Florence art guide
  

The Cathedral: Frescoes

Fresco in S.Reparata
Fresco in S.Reparata (1350 ca.)

Excusez nous mais cette page n'est pas été encore traduite en Français

If we exclude the traces of the 13th-14th century frescoes that can still be seen in the righthand transept and among the remains of Santa Reparata, the few examples of painting in the interior of the Cathedral all date from the Renaissance and the late Mannerist period. The lefthand nave is dominated by the "imitation" equestrian monuments to two commanders who had rendered valuable wartime service to the Florentine Republic: the Englishman John Hawkwood (Italianized into Giovanni Acuto) and Niccolò da Tolentino. The former is by Paolo Uccello (1436), while the latter, inspired by the first, is by Andrea del Castagno (1456) and probably his last work.

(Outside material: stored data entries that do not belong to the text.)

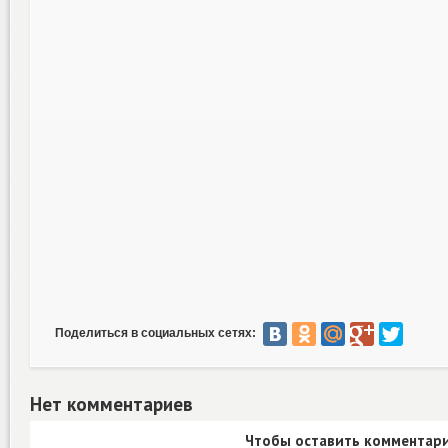
Поделиться в социальных сетях:
Нет комментариев
Чтобы оставить комментари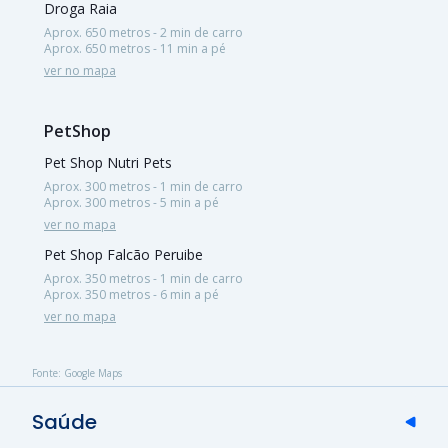
Droga Raia
Aprox. 650 metros - 2 min de carro
Aprox. 650 metros - 11 min a pé
ver no mapa
PetShop
Pet Shop Nutri Pets
Aprox. 300 metros - 1 min de carro
Aprox. 300 metros - 5 min a pé
ver no mapa
Pet Shop Falcão Peruibe
Aprox. 350 metros - 1 min de carro
Aprox. 350 metros - 6 min a pé
ver no mapa
Fonte: Google Maps
Saúde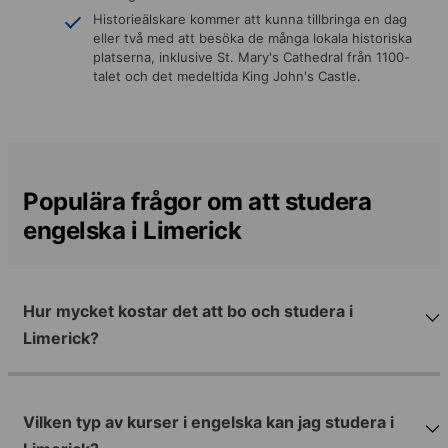
Historieälskare kommer att kunna tillbringa en dag
eller två med att besöka de många lokala historiska
platserna, inklusive St. Mary's Cathedral från 1100-
talet och det medeltida King John's Castle.
Populära frågor om att studera
engelska i Limerick
Hur mycket kostar det att bo och studera i
Limerick?
Vilken typ av kurser i engelska kan jag studera i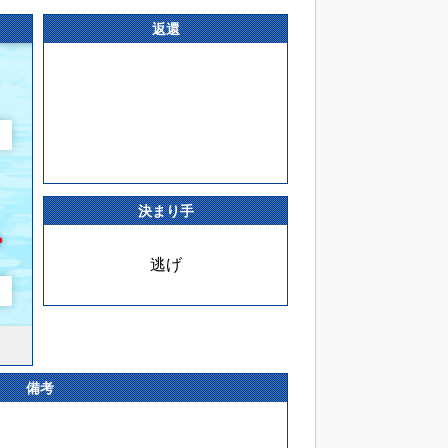
返還
決まり手
逃げ
備考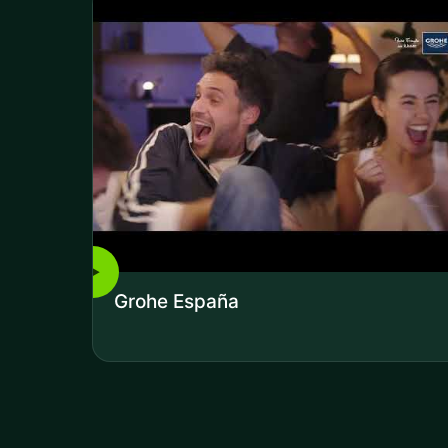
▶
Grohe España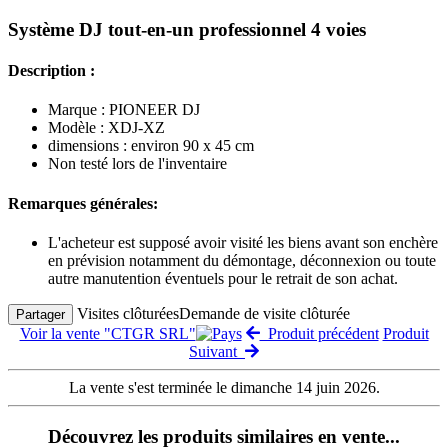
Système DJ tout-en-un professionnel 4 voies
Description :
Marque : PIONEER DJ
Modèle : XDJ-XZ
dimensions : environ 90 x 45 cm
Non testé lors de l'inventaire
Remarques générales:
L'acheteur est supposé avoir visité les biens avant son enchère
en prévision notamment du démontage, déconnexion ou toute
autre manutention éventuels pour le retrait de son achat.
Visites clôturées
Demande de visite clôturée
Partager
Voir la vente "CTGR SRL"
Produit précédent
Produit
Suivant
La vente s'est terminée le dimanche 14 juin 2026.
Découvrez les produits similaires en vente...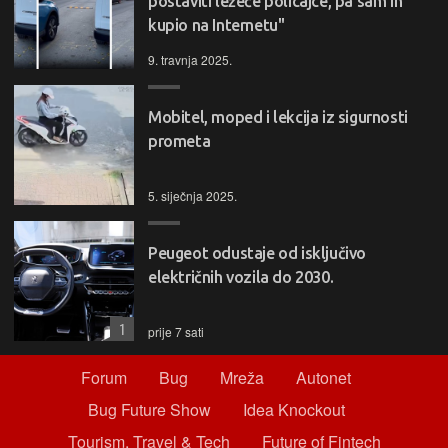
postaviti ležeće policajce, pa sam ih
kupio na Internetu"
9. travnja 2025.
Mobitel, moped i lekcija iz sigurnosti
prometa
5. siječnja 2025.
Peugeot odustaje od isključivo
električnih vozila do 2030.
1
prije 7 sati
Forum
Bug
Mreža
Autonet
Bug Future Show
Idea Knockout
Tourism, Travel & Tech
Future of Fintech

monument to  Sir John Hawkwood
Paolo Uccello,
monument to
Sir John Hawkwood

Both frescoes have been transferred onto canvas. The two frescoes are based on completely different pictorial concepts. Paolo Uccello painted the horse and knight with a sort of idealised and almost cubist "synopsis" of the various parts that compose the two figures. Two main colours, red and green, are used to create a series of curves: the neck, the rump and the belly of the horse are formed by circles, and the man dividing the horse in two parts is drawn with wheel-shapes, dots and half-spheres. This method is also clearly employed in the great Battle of San Romano (1435) in the Uffizi. The purchasers were not at all pleased with the fresco: on June 28th 1436 the artist received orders to destroy it and even Donatello reproached his friend for having drawn such a dead-looking horse. In the end Paolo had to gave way to please the public, incapable of understanding his purity of form, and had to touch up the fresco; however a drawing in the Uffizi gives a clear indication of his original intentions which anticipate many of the much more recent artistic experiences of the 20th century.

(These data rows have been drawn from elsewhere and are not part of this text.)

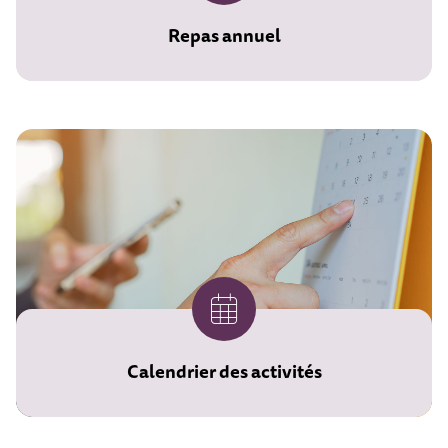
Repas annuel
Calendrier des activités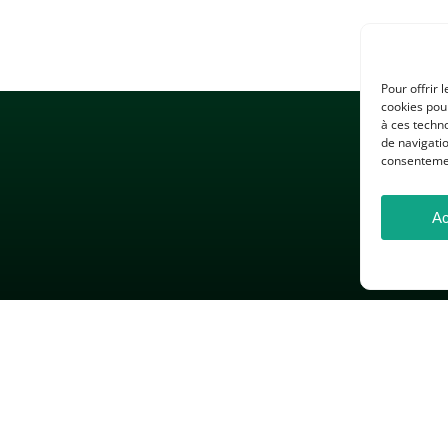
Pour offrir 
cookies pour
à ces techn
de navigatio
consentement
Ac
 LÉGALES
GESTION DES COOKIES
DONNÉES PERSONNELLES
26 — Association des Professeurs d’Histoire et de Géographie — Tous droits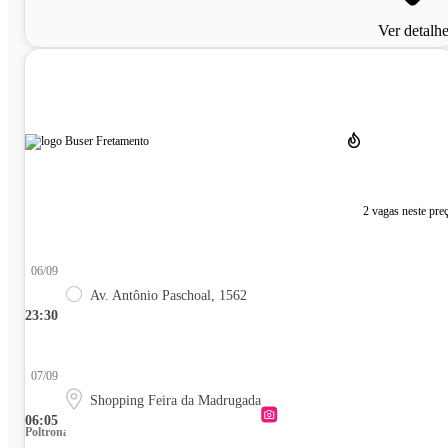
Ver detalh
2 vagas neste pre
06/09
Av. Antônio Paschoal, 1562
23:30
07/09
Shopping Feira da Madrugada
06:05
Poltrona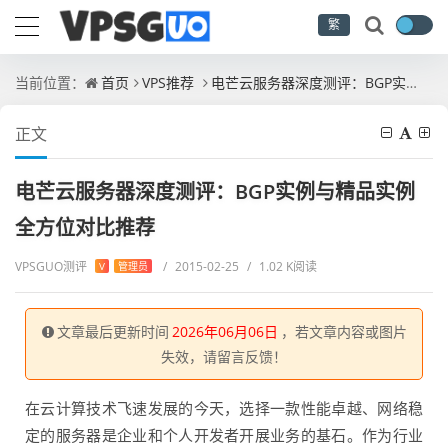
繁
当前位置：
首页
VPS推荐
电芒云服务器深度测评：BGP实例与精品实例全方位对比推荐
正文
电芒云服务器深度测评：BGP实例与精品实例
全方位对比推荐
VPSGUO测评
/
2015-02-25
/
1.02 K阅读
V
管理员
文章最后更新时间
2026年06月06日
，若文章内容或图片
失效，请留言反馈！
在云计算技术飞速发展的今天，选择一款性能卓越、网络稳
定的服务器是企业和个人开发者开展业务的基石。作为行业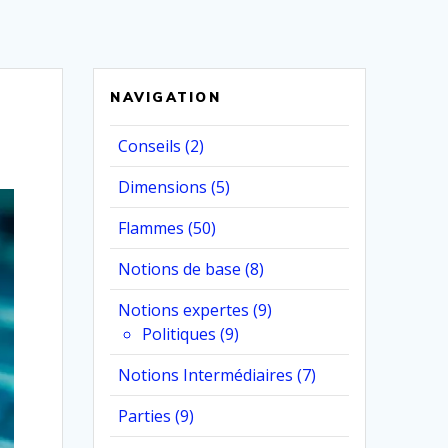
NAVIGATION
Conseils
(2)
Dimensions
(5)
Flammes
(50)
Notions de base
(8)
Notions expertes
(9)
Politiques
(9)
Notions Intermédiaires
(7)
Parties
(9)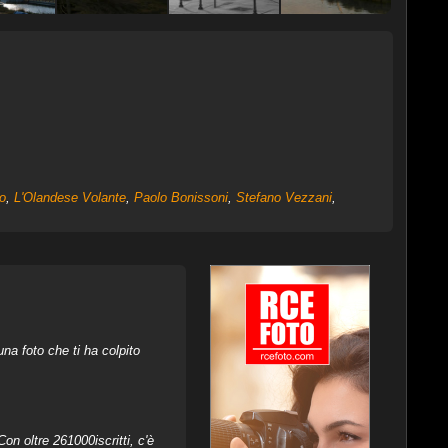
o
,
L'Olandese Volante
,
Paolo Bonissoni
,
Stefano Vezzani
,
na foto che ti ha colpito
on oltre 261000iscritti, c'è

monument to Niccolò da Tolentino
Andrea del Castagno,
monument to Niccolò da Tolentino

The fresco that Andrea del Castagno was to paint twenty years later already shows traces of the crisis in Florentine painting: while Paolo took such inordinate care over the play of perspective until it eventually became the most important element in his painting, Andrea added all his power of line and, like Pollaiolo later, made drawing become the basic origin of all his creative inspiration and not simply an abstraction of the mind.

frescoes in the Cupola
The frescoes in the Cupola

The frescoes for the cupola by Brunelleschi, whose huge surface (4.000 sq. metres) was originally designed to be covered in mosaics like those in the Baptistery, were to be a much more exacting and enormous undertaking. The chosen subject was the Last Judgement and its execution was entrusted to Giorgio Vasari (1572-74), who followed the scrupulous iconographic Counter Reformation formula created by Don Vincenzo Borghini, Director of the Ospedale degl'Innocenti. On Vasari's death, the work was passed on to painter Federico Zuccari, who completed it between 1576 and 1579.